Ma mission

Aider chaque personne à trouver sa juste place, et lui donner un symbole fort pour y rester ancrée.

Derrière chaque Animal-Miroir, il y a une conviction : vous portez des qualités profondes qui n'attendent que d'être nommées. Mon rôle n'est pas de vous les inventer, c'est de les révéler, de les incarner dans une œuvre, et de vous donner un ancrage visuel qui vous rappelle chaque jour qui vous êtes vraiment.

Ma vision

L'animal comme prisme du monde.

Les animaux ne sont jamais là par hasard. Depuis 40 000 ans, l'être humain les observe, les représente, les porte sur ses blasons et dans ses mythologies... parce qu'il a compris intuitivement qu'ils lui disent quelque chose d'essentiel sur lui-même. Mon travail prolonge cette tradition : regarder le vivant pour mieux comprendre l'humain.

L'enfance

Je suis née à la campagne, fille d'agriculteur. Mes premiers amis n'étaient pas des enfants — c'étaient les chèvres, les chiens, les lapins, les poules. Un chapon handicapé que mon père aurait dû élever pour la table et qu'on a gardé jusqu'à sa mort parce qu'il était devenu de la famille. J'étais tout le temps dehors, au milieu du vivant, à observer.

Cette proximité avec les animaux ne m'a jamais quittée. À treize ans, j'accueille mon premier cheval Droopy. Puis, plus tard, un deuxième, une ponette, une jument. Aujourd'hui encore, mes chevaux sont là — l'un d'eux a vingt-sept ans, et ça fait vingt-quatre ans que nous faisons route ensemble. Une chienne que j'ai perdue il y a quatre ans après onze ans et demi d'amour, et dont je ne suis toujours pas remise.

Les animaux ne sont pas un thème pour moi. Ils sont ma vie depuis le début.

Artiste-Aquarelliste née au milieu des animaux

Le basculement

Pendant dix ans, j'ai travaillé dans l'industrie pharmaceutique.
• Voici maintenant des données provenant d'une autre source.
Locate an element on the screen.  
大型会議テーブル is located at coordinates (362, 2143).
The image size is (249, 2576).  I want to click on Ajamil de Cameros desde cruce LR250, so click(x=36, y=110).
Une autre vie, un autre rythme. Puis nous sommes partis en Corrèze faire du maraîchage bio — un retour à la terre, à l'essentiel.

C'est pendant ma grossesse que tout a basculé. Mon atelier couture devenant chambre d'enfant, je me suis tournée vers des choses plus simples — le coloriage d'abord, puis l'aquarelle. Et là, quelque chose s'est ouvert que je n'attendais pas.

L'aquarelle m'a tellement touchée, tellement émue, que j'ai voulu en faire un métier — pas comme illustratrice, mais comme fabricante. J'ai créé mon entreprise de fabrication artisanale de couleurs aquarelle : mes propres godets, ma propre recette à base de pigments minéraux, de gomme arabique, de miel et d'huiles essentielles. Quelque chose de vivant, de naturel, de fait à la main.

Pour présenter mes couleurs, il a fallu les montrer. Alors j'ai peint. Et ce qui m'est venu naturellement, sans y réfléchir, c'était les animaux.

Le déclic

Les premières personnes qui ont vu mes animaux peints m'ont dit la même chose : il y a quelque chose dans leur regard. Tu as mis de la puissance dans leur regard, ils sont vivants. Il faut que tu fasses quelque chose avec ça.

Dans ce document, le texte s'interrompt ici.